Basics – Tape capacity and compression

Tape capacity.

It should be straight forward, but many people tend to look at only the biggest, most optimistic numbers, and assume the best. In backup, this is a mistake, and one which I’ve seen consistently made the entire time I’ve been working in the industry.

These days, when it comes to tape, LTO is the king of the hill, so consider the following table outlining native (i.e., uncompressed) format capacities:

LTO Capacity, Uncompressed
LTO Capacity, Uncompressed

This gives a baseline figure of tape capacity. But, LTO is capable of in-drive compression, which means vendors don’t quote uncompressed capacity, they quote compressed capacity (and for that matter, speed).

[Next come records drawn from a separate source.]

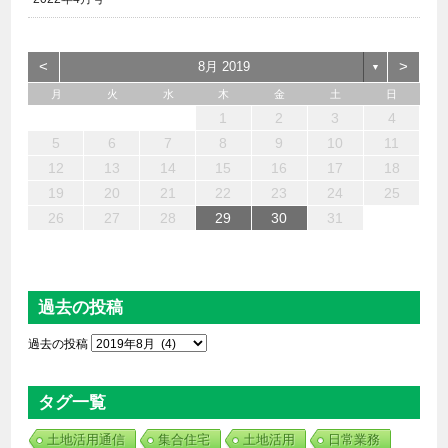
<
>
8月 2019
▼
月
火
水
木
金
土
日
6
4
2
5
7
3
1
2
3
6
1
7
2
5
3
6
2
4
7
2
5
4
4
3
5
1
3
6
2
4
5
7
6
4
1
1
6
7
5
1
1
4
4
5
4
1
7
1
1
3
6
2
4
3
2
5
2
5
5
6
4
2
7
3
5
7
4
5
3
3
5
4
6
1
2
3
4
13
12
14
10
10
13
14
12
10
13
14
12
10
12
10
13
12
14
13
13
14
12
12
14
10
13
10
12
12
12
13
14
10
12
14
12
10
10
12
13
11
11
11
11
11
11
11
11
11
11
11
11
11
9
8
9
8
9
9
9
8
9
8
8
8
8
8
8
8
9
9
9
9
5
6
7
8
9
10
11
20
18
16
19
21
17
15
16
17
20
15
21
16
19
17
20
16
18
21
16
19
18
18
17
19
15
17
20
16
18
19
21
20
18
15
15
20
21
19
15
15
18
18
19
18
15
21
15
15
17
20
16
18
17
16
19
16
19
19
20
18
16
21
17
19
21
18
19
17
17
19
18
20
12
13
14
15
16
17
18
27
25
23
26
28
24
22
23
24
27
22
28
23
26
24
27
23
25
28
23
26
25
25
24
26
22
24
27
23
25
26
28
27
25
22
22
27
28
26
22
22
25
25
26
25
22
28
22
22
24
27
23
25
24
23
26
23
26
26
27
25
23
28
24
26
28
25
26
24
24
26
25
27
19
20
21
22
23
24
25
30
31
29
29
30
30
30
31
29
30
29
29
29
29
29
29
30
31
30
30
30
31
31
26
27
28
29
30
31
過去の投稿
過去の投稿
タグ一覧
土地活用通信
集合住宅
土地活用
日常業務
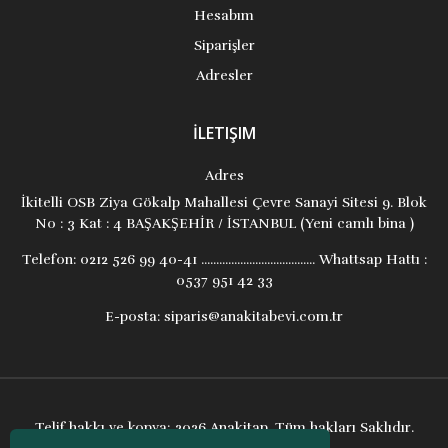
Hesabım
Siparişler
Adresler
İLETIŞIM
Adres
İkitelli OSB Ziya Gökalp Mahallesi Çevre Sanayi Sitesi 9. Blok
No : 3 Kat : 4 BAŞAKŞEHİR / İSTANBUL (Yeni camlı bina )
Telefon:
0212 526 99 40-41 ...................................... Whattsap Hattı :
0537 951 42 33
E-posta:
siparis@anakitabevi.com.tr
Telif hakkı ve kopya; 2026 Anakitap. Tüm hakları Saklıdır.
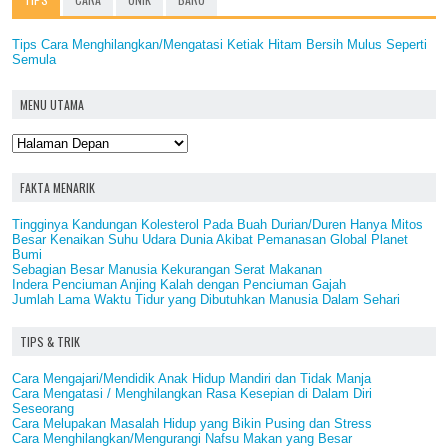
Tips Cara Menghilangkan/Mengatasi Ketiak Hitam Bersih Mulus Seperti
Semula
MENU UTAMA
FAKTA MENARIK
Tingginya Kandungan Kolesterol Pada Buah Durian/Duren Hanya Mitos
Besar Kenaikan Suhu Udara Dunia Akibat Pemanasan Global Planet
Bumi
Sebagian Besar Manusia Kekurangan Serat Makanan
Indera Penciuman Anjing Kalah dengan Penciuman Gajah
Jumlah Lama Waktu Tidur yang Dibutuhkan Manusia Dalam Sehari
TIPS & TRIK
Cara Mengajari/Mendidik Anak Hidup Mandiri dan Tidak Manja
Cara Mengatasi / Menghilangkan Rasa Kesepian di Dalam Diri
Seseorang
Cara Melupakan Masalah Hidup yang Bikin Pusing dan Stress
Cara Menghilangkan/Mengurangi Nafsu Makan yang Besar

So the tables we see look more like the following:

LTO capacity table, compressed
LTO Capacity, compressed

See the much bigger capacity sizes? See the tiny footnote? That’s called blind optimism. In actual fact, it’s actually getting worse, not better, since LTO-6 saw a change in the compression algorithm used. That means vendors are now quoting a compressed capacity of 2.5:1 – so that LTO-6 there should in fact read 6,250 GB, not 5000 GB.

Unfortunately, a lot of people don’t look at the footnotes – or if they do, they plan, with wild optimism, to hit that 2:1 compression ratio every time. And when they don’t it’s met with consternation and surprise.

The truth is, compression ratios are a bit of a joke on tape, since they’re based entirely on what sort of data you’re backing up. I have, on multiple occasions, seen 1TB written to LTO-1 and LTO-2 tapes. Not once – not once have I worked under impression that I should get that compression ratio all the time. In case you’re wondering, these came from very large databases (at the time) that had been preallocated – so we were literally backing up very large, very empty, and thus very compressible files.

Whenever I’m sizing for a customer, I use one compression ratio, and one compression ratio only, regardless of the tape being used, and that’s 1.3:1. Sometimes it’s pessimistic, and sometimes it’s optimistic, but on the whole, it’s usually fairly accurate. So on an LTO-5 tape, I’m assuming that in all likelihood, we should see a compressed used capacity of around 1,950GB. Anything after that? Cream on top. Anything below that? Heavy data.

Don’t let yourself be fooled by tape compression ratios: they’re there for marketing purposes, not to be reflective of reality.

5 thoughts on “Basics – Tape capacity and compression”

  1. I usually run some mminfo queries and get an average compression per pool to size up how many tapes I need for the future/etc.
    I realize that is only useful for existing installs though.

    1. It’s a good technique though. I’ve used it for years when evaluating environments that have been running for some time in order to calculate averaged compression ratios against specific media types. It can work a charm. Thanks for mentioning it.

  2. Mind spelling out any of those queries? Fairly new to networker, and any knowledge I can gain would be appreciated. I’ll pull up the docs as well, just hoping you might have a few commands to start with.

    tks.

    1. Hi Travis,

      Typically the way I’d go about it is to use the volume info query:

      mminfo -mv

      As you’ll see from that, you get a “written” column, which tells you how much data has been written to tape.

      You can output this into CSV format by using:

      mminfo -mv -xc,

      Once you’ve got it in CSV format, there’s two ways you can go about calculating averaged capacities – either through scripting (e.g., Perl), or by importing the CSV file into a spreadsheet (Excel, OpenOffice and Numbers all open NetWorker CSV output easily). Then, add a new column and put in the native capacity of each volume in that column to run the capacity calculation against, or if all volumes are of the same media type, just add a column where you run the capacity calculation.

      Cheers.

      1. Thanks for the help. I played with mminfo a bit yesterday. Also looks like you can export to csv directly from the gui which is kinda handy, just not quite a configurable as using mminfo.